Comme à Sévaré, il y a eu des manifestations à Bamako et à Kayes, ce week-end, pour demander le départ de l’Opération Barkhane et de la MINUSMA du territoire national. Ces manifestations, à répétition, traduisent un sentiment de rejet des forces étrangères par une grande partie de la population.
Boulkessi où une quarantaine de soldats maliens ont été tués suite à l’attaque traitresse menée contre le camp du G5 Sahel par des jihadistes en plus de l’important dégât matériel a ravivé la colère de la population malienne. Le peuple se sentant floué sur la gestion de sa sécurité a manifesté dans plusieurs localités contre l’Opération Barkhane et la MINUSMA.
Illustrant un sentiment de colère et d’indignation, ce sont des femmes et enfants militaires de la région de Mopti qui ont donné le ton : ça suffit la mort de nos soldats. Dans un premier temps, elles se sont opposées au départ de leur mari au le front.
« Nos maris, nos enfants n’iront pas à la boucherie. On n’a assez souffert de cette situation », laissaient ainsi exploser leur colère des femmes devant le camp militaire de l’armée de Terre. Leur mobilisation a pu empêcher le convoi militaire qui devait partir à Boulkessi.

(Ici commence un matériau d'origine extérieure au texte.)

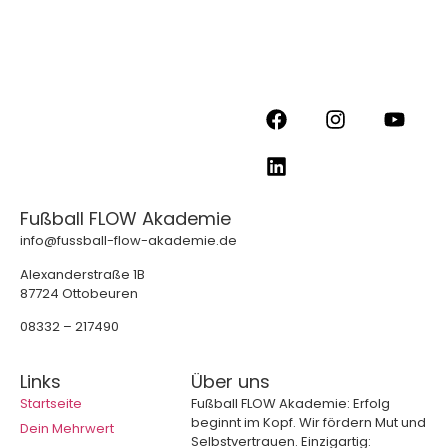
Fußball FLOW Akademie
info@fussball-flow-akademie.de
Alexanderstraße 1B
87724 Ottobeuren
08332 – 217490
Links
Über uns
Startseite
Fußball FLOW Akademie: Erfolg
beginnt im Kopf. Wir fördern Mut und
Dein Mehrwert
Selbstvertrauen. Einzigartig:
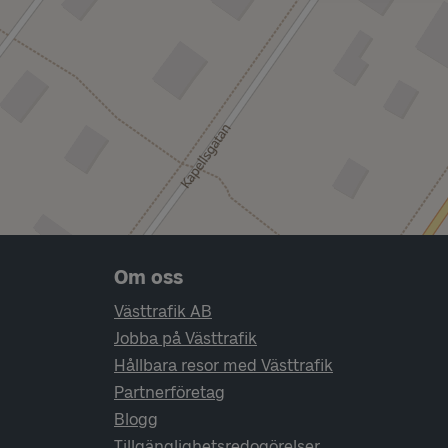
Sidfotsnavigering
Om oss
Västtrafik AB
Jobba på Västtrafik
Hållbara resor med Västtrafik
Partnerföretag
Blogg
Tillgänglighetsredogörelser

Comme si cela ne suffisait pas, le sit-in s’est transformé rapidement en marche de protestation dans la ville de Sévaré. Portant de tissus rouges, pour exprimer leur douleur et peine suite au drame de Boulkessi, ces femmes et enfants militaires ont été vite rejoints par d’autres groupes pour réclamer le départ des forces étrangères sur le territoire national.
« On ne veut plus de la MINUSMA », « Abas la France », étaient, entre autres messages lancés par des manifestants très en colères.

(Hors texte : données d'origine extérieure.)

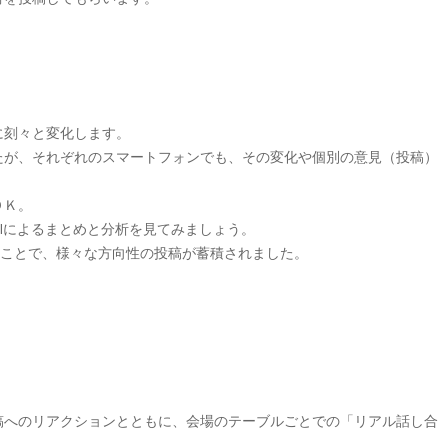
に刻々と変化します。
たが、それぞれのスマートフォンでも、その変化や個別の意見（投稿）
ＯＫ。
Iによるまとめと分析を見てみましょう。
うことで、様々な方向性の投稿が蓄積されました。
稿へのリアクションとともに、会場のテーブルごとでの「リアル話し合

Contre toute attente, la marche a dégénéré. Des manifestants mal intentionnés sont allés piller le magasin de stocks de la MINUSMA sur son ancien site, en apportant matelas, climatiseurs et bien d’autres matériels. La ville pendant deux jours était ébullition.
Également, à Bamako comme à Kayes, la population a manifesté sa colère contre la situation sécuritaire très confuse. Dans ces deux villes, il y a eu aussi des manifestations pacifiques. Contrairement à celle de Sévaré, celles des autres villes se sont déroulées dans le calme. Des habitants de Bamako et de Kayes, en toute civilité, se sont exprimés, tout en demandant aussi le départ des forces étrangères. Ils estiment que la MINUSMA et l’Opération Barkhane ont montré leur limite dans la lutte contre le terrorisme et dans le retour de la paix.
Si la scène de pillage dans les magasins de la MINUSMA est un acte ignoble à condamner à Sévaré, il faut reconnaitre que ces différentes manifestations de colère sont des signes de rejet des forces étrangères. Au-delà des critiques et condamnations, ces manifestations interpellent les autorités nationales et la communauté internationale sur les efforts faits en faveur de la paix dans ce pays, depuis 2013. Cette population en a assez de compter ses morts par dizaines alors que l’Opération Barkhane et la MINUSMA ont décidé de renforcer leur position dans la zone en vue de minimiser le risque d’attaques. À l’heure du bilan, il est évident que la situation est loin d’être fameuse. Et pour causes ? Le dernier rapport des Nations unies sur le Mali note une légère augmentation des attaques cette année comparativement à 2018. Pour l’ONU, les extrémistes ont mené 62 attaques asymétriques, le nord du Mali en enregistrant la majorité avec 67 % des attaques [à Tombouctou (15 attaques), Gao (14), Kidal (10) et Ménaka (3)] suivi de 31 % dans les régions de Mopti (17 attaques) et de Ségou (2), et une attaque dans la région de Kayes. Ce chiffre est relativement similaire à celui de la période précédente, au cours de laquelle 59 attaques avaient été perpétrées, principalement dans les régions du Nord (58 % des attaques). Bien que la région de Mopti ait enregistré le plus grand nombre d’attaques au cours de la période considérée, le nombre total d’attaques a diminué par rapport à la période précédente, précise le document.
La recrudescence de ces attaques terroristes prouve que le risque sécuritaire ne cesse de s’amplifier dans la zone en dépit d’une importante présence militaire étrangère. Un paradoxe, qui entretient le doute, renforce la méfiance de la population envers ces missions.
Dans tout le cas, le gouvernement malien, dépassé par la situation, a pourtant toujours plaidé auprès du Conseil de sécurité des Nations unies, mais en vain, pour une force combattante au Mali en lieu et place de l’actuel mandat de la MINUSMA.